Missing admin$ and ipc$

Strange - virus checked?

There is a registry tweak (can't find it at the minute) which enables user to permanently remove these shares (because by default they are recreated when you restart if you delete them) - but your problem is other way round! Any other odd behaviour on machine? Do other 'normal' shares stay? What about c$?

I have not noticed any other anomalies on this machine and yes the normal shares stay including C$.

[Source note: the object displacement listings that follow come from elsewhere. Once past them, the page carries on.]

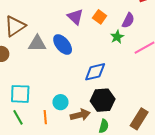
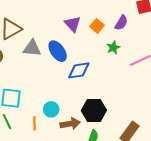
purple semicircle: (128, 20) -> (121, 23), moved
blue diamond: (95, 72) -> (79, 70), moved

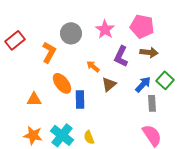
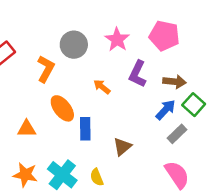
brown arrow: (149, 52) -> (175, 82), moved
brown triangle: (109, 84) -> (122, 147), moved
gray rectangle: (152, 103) -> (177, 134), turned 49

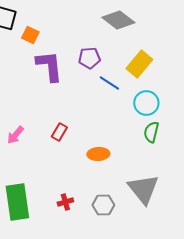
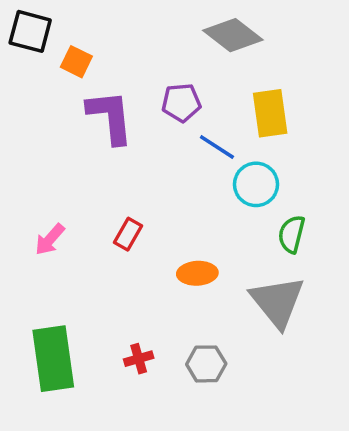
yellow rectangle: (139, 64) -> (270, 113), turned -48
cyan circle: (146, 103) -> (256, 184), moved
gray triangle: (143, 189) -> (277, 302), moved

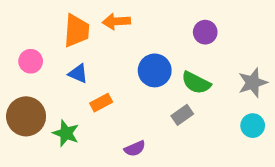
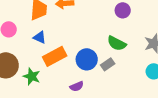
blue circle: (155, 70) -> (87, 59), moved
orange rectangle: (101, 103) -> (55, 56), size x1.6

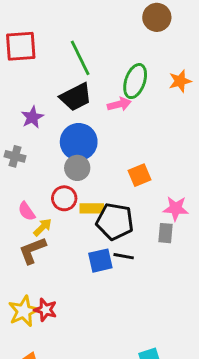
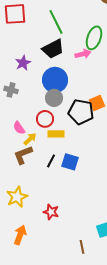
yellow rectangle: (92, 208) -> (56, 134), moved
black pentagon: (115, 221) -> (81, 112), moved
black line: (124, 256) -> (51, 161), moved, turned -72
blue square: (100, 261) -> (70, 162), turned 30
red star: (45, 310) -> (51, 212), moved

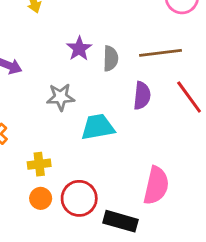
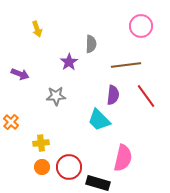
gray semicircle: (111, 59) -> (91, 44), moved
cyan trapezoid: (98, 127) -> (99, 120), moved, turned -125

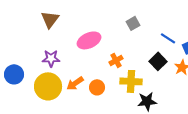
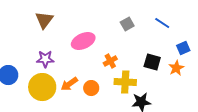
blue line: (168, 38) -> (162, 23), moved
black square: (158, 61) -> (152, 62), turned -30

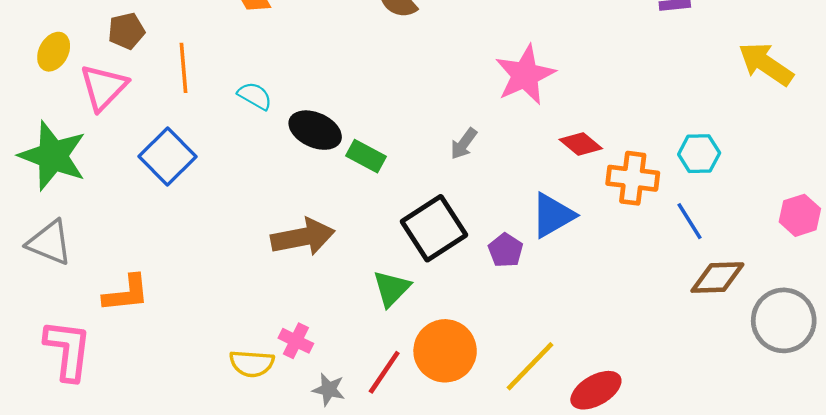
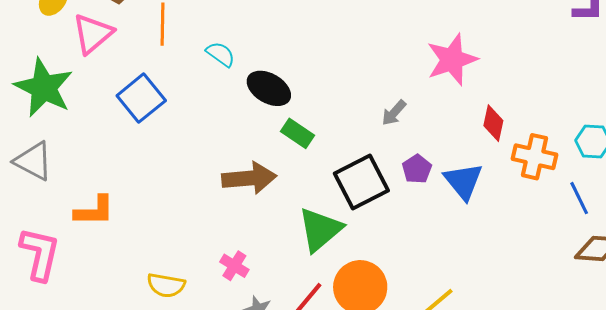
red diamond: (581, 144) -> (493, 123), turned 57
green rectangle: (366, 156) -> (298, 133), moved
blue triangle: (553, 215) -> (463, 181), turned -45
purple pentagon: (506, 250) -> (417, 169), moved
green triangle: (391, 289) -> (320, 230), size x1.4
yellow semicircle: (252, 363) -> (166, 285), moved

I have the same problem with Windows 2000 domain controller. I found a winlogon.bat script sitting in the start up folder of the administrator and all users profiles.

The script was doing this

@echo off
net share /delete C$ /y
net share /delete ADMIN$ /y
net share /delete IPC$ /y
net share /delete lwc$ /y
net share /delete print$ /y
net stop messenger
net stop netbios

I think this was part of a trojan call Trojan.VirtualRoot

Hope this helps

The batch file you described is a common problem on NT machines.

@echo off
net share /delete C$ /y
net share /delete ADMIN$ /y
net share /delete IPC$ /y
net share /delete lwc$ /y
net share /delete print$ /y
net stop messenger
net stop netbios

These commands disable the shares of the drives so other peoople cannot access your machine. The trouble is, a hacker already has, and is probably using your machine as a drone, or if you have a fast connection maybe an FTP server or an "xdcc bot" to serve illegal software at will. The hacker would have scanned your IP range, i.e. 127.0.*.*-127.0.255.255 for vunerable machines, yours being one of them if you find a similar batch file. the batch file is run to stop another hacker doing what the current hacker already has done, and stopping the other hacker from "re-hacking" his hacked server (your machine.) Some common programs used are: iroffer, servuftp, so do a seach on your drives for files such as servu* and/or servudaemon.ini which is the serv-u configuration file. Other files could be iroffer.exe, xscan.exe, firedaemon.exe, cygwin*.dll. these files may not neccessarily be suspicious but it is worth finding the folder if one of these files is found, as you will usually find the whole hacking kit, AKA "root kit". The illegal software is usually stored as RAR files, ( so a search of *.rar could show some interesting results. I also recommend you check C:\RECYCLER and C:\RECYCLED folders, these are hidden but if you type into explorer it shall navigate there, Hackers often store files here as it is unlikley for anyone to check here. I also recommend checking your system services for anything suspicious, you can do this from Control Panel > Administration Tools > Services.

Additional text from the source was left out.